• _Exercise_: Below are several entries. Transcribe exactly those lines that fall from the one with "Nos acercamos al final del curso y es" through the one with "próximos cursos.", end lines included.
[[ Given records open ]]
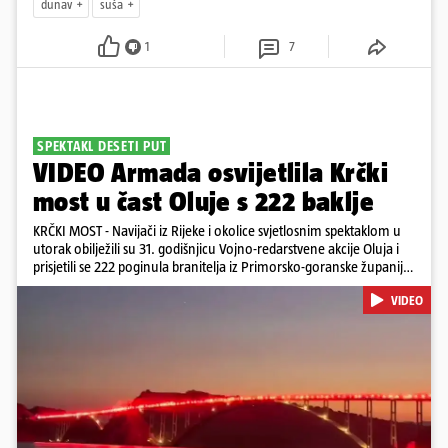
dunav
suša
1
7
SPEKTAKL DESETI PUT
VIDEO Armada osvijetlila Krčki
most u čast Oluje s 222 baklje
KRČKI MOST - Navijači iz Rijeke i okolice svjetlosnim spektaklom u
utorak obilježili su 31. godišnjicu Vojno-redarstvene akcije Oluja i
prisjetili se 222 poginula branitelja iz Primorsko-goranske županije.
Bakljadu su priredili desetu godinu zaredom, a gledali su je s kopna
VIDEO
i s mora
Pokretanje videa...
[[ Given records closed ]]
[[ Given records open ]]
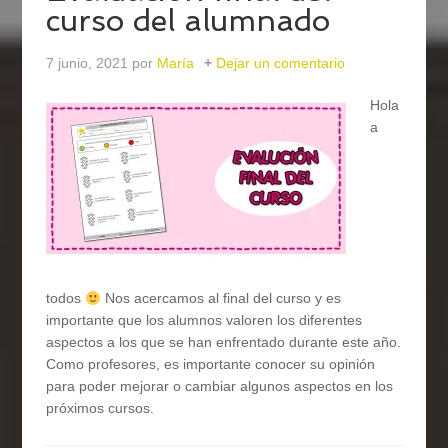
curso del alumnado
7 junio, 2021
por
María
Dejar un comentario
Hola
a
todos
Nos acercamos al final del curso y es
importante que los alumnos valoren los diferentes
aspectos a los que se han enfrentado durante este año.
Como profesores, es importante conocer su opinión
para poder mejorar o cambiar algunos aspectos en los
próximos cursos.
[[ Given records closed ]]
[[ Given records open ]]
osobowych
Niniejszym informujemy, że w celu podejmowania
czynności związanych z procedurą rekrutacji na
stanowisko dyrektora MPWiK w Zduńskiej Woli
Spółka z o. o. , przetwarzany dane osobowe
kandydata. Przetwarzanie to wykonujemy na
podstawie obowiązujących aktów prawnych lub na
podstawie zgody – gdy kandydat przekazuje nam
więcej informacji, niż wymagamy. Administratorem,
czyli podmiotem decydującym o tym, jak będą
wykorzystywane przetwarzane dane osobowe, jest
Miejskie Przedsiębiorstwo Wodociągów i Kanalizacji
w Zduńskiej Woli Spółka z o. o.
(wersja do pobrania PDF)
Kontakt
[[ Given records closed ]]
• _Task result_:
Nos acercamos al final del curso y es
importante que los alumnos valoren los diferentes
aspectos a los que se han enfrentado durante este año.
Como profesores, es importante conocer su opinión
para poder mejorar o cambiar algunos aspectos en los
próximos cursos.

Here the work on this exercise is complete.